3. Mixed numbers: A combination of a whole number and a proper fraction, such as 1 1/2.

Components of fractions.

A fraction consists of two components:

1. Numerator: The number above the fraction bar that represents the part being considered.
2. Denominator: The number below the fraction bar that represents the total number of equal parts in the whole.

For example, in the fraction 4/3, the numerator is 4 and the denominator is 3.

What is a decimal?

A decimal is a way of representing numbers that are not whole numbers. It is based on the powers of 10 and uses a decimal point to separate the whole number part from the fractional part.

What symbol is used to represent decimal?

The symbol used to represent a decimal is a decimal point (.), which is placed between the whole number part and the fractional part.

Components of decimals.

A decimal consists of two components:

1. Whole number part: The part of the decimal to the left of the decimal point, which represents a whole number.
2. Fractional part: The part of the decimal to the right of the decimal point, which represents a fraction or a decimal fraction.

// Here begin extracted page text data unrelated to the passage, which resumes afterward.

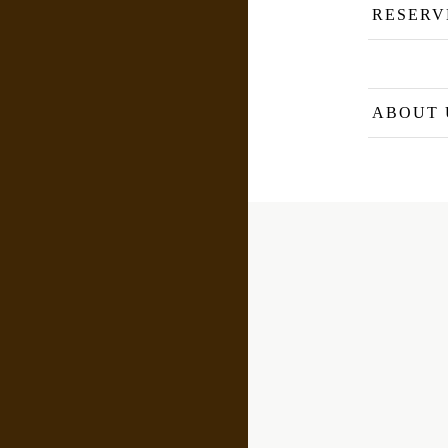
RESERV
ABOUT 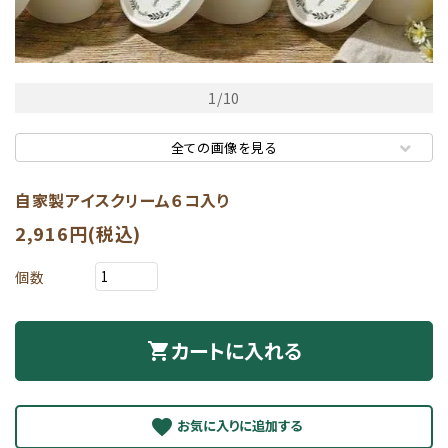
1
/
10
全ての画像を見る
自家製アイスクリーム６コ入り
2,916円(税込)
個数
カートに入れる
shopping_cart
favorite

For example, in the decimal 1.3333, the whole number part is 1 and the fractional part is 0.3333.

What are the types of decimals?

There are several types of decimals, including:

1. Terminating decimals: Decimals that have a finite number of digits after the decimal point, such as 0.75.
2. Repeating decimals: Decimals that have a repeating pattern of digits after the decimal point, such as 0.3333.
3. Non-terminating and non-repeating decimals: Decimals that do not have a repeating pattern and continue indefinitely without terminating, such as π (pi) = 3.1415926535897932384626433832795028841971693993751058209749445923078164062862089986280348253421170679...

Question: 4/3 as a decimal

The decimal representation of 4/3 is approximately 1.3333.